Queries

Project Queries

This section describes dsgrid actions in the command dsgrid query project run -o query_output.

dsgrid performs the following steps:

  1. Check to see if a cached version of the dataset portion of the query is stored in query_output/cached_tables. If so, skip to step 5.

  2. Create project-mapped datasets. The following occurs for each dataset:

    • Check to see if a cached project-mapped dataset already exists. If so, skip to the next step.

    • Pre-filter dataset according to the dimension_filters in the dataset data model of the query.

    • Map dataset dimensions to the project.

    • Convert units.

    • Evaluate the Spark job by writing the dataframe to the filesystem in the directory query_output/cached_project_mapped_datasets.

      • dsgrid restarts the SparkSession for this query. If custom Spark configuration parameters are defined in the spark_conf_per_dataset data model of the query for this dataset, dsgrid will apply them in the new session.

      • The value spark.sql.shuffle.partitions` may need to be increased for very large datasets.

Note

Currently, there is no way to skip caching of the dataset.

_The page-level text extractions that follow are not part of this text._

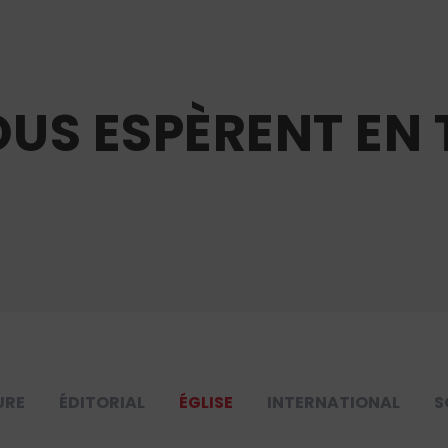
OUS ESPÈRENT EN 
URE
ÉDITORIAL
ÉGLISE
INTERNATIONAL
S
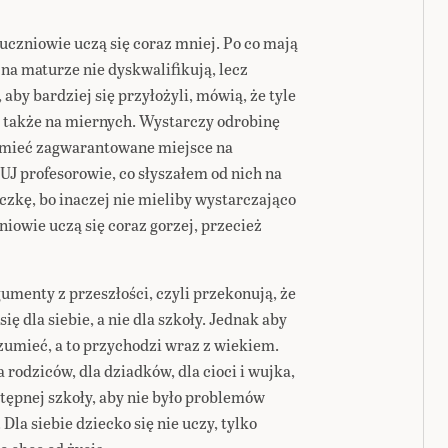
uczniowie uczą się coraz mniej. Po co mają
 na maturze nie dyskwalifikują, lecz
by bardziej się przyłożyli, mówią, że tyle
 także na miernych. Wystarczy odrobinę
y mieć zagwarantowane miejsce na
J profesorowie, co słyszałem od nich na
czkę, bo inaczej nie mieliby wystarczająco
niowie uczą się coraz gorzej, przecież
umenty z przeszłości, czyli przekonują, że
ę dla siebie, a nie dla szkoły. Jednak aby
rozumieć, a to przychodzi wraz z wiekiem.
 rodziców, dla dziadków, dla cioci i wujka,
stępnej szkoły, aby nie było problemów
 Dla siebie dziecko się nie uczy, tylko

If it is not performed, the Spark job can grow too large and take too long to complete in normal compute node allocations.

  1. Combine the datasets as specified by the expression in the dataset data model of the query. The default is to take a union of all datasets.

  2. If the option --persist-intermediate-table is true (which is the default) then dsgrid will evaluate the Spark query from the previous step by writing the dataframe to the filesystem in the directory query_output/cached_tables. This can be disabled by setting --no-persist-intermediate-table.

  3. Apply any dimension_filters defined in the result data model of the query.

  4. Apply any aggregations or disaggregations defined in the result data model of the query.

  5. If the field replace_ids_with_names in the result data model is true, replace all dimension record IDs with names.

  6. If the field sort_columns in the result data model is true, sort the dataframe by those columns.

  7. Evaluate the Spark job for the previous steps by writing the dataframe to the filesystem in the directory query_output/<query-name>.

  8. Run any reports defined in the result data model of the query.

Notes

The project-mapping step is by far the most time consuming. There are some trade-offs to consider.

  1. Persisting intermediate tables or not

    • If you will only use one query result, you may want to disable this behavior because it will use less filesystem space and may take less time.

    • However, persisting is always safer.

      • Persisting makes it easier for Spark to complete its jobs.

      • If your compute nodes are revoked because of a timeout and you persisted the tables, you can resume from that point.

  2. Pre-filtering vs post-filtering: You can choose to filter data before or after the datasets are mapped to the project and combined.

    • If you will only use the query result once, you are likely better off pre-filtering as much as possible.

    • If you will run many queries on the same datasets that will use different filters, consider using post-filters because you will only run the project-mapping one time.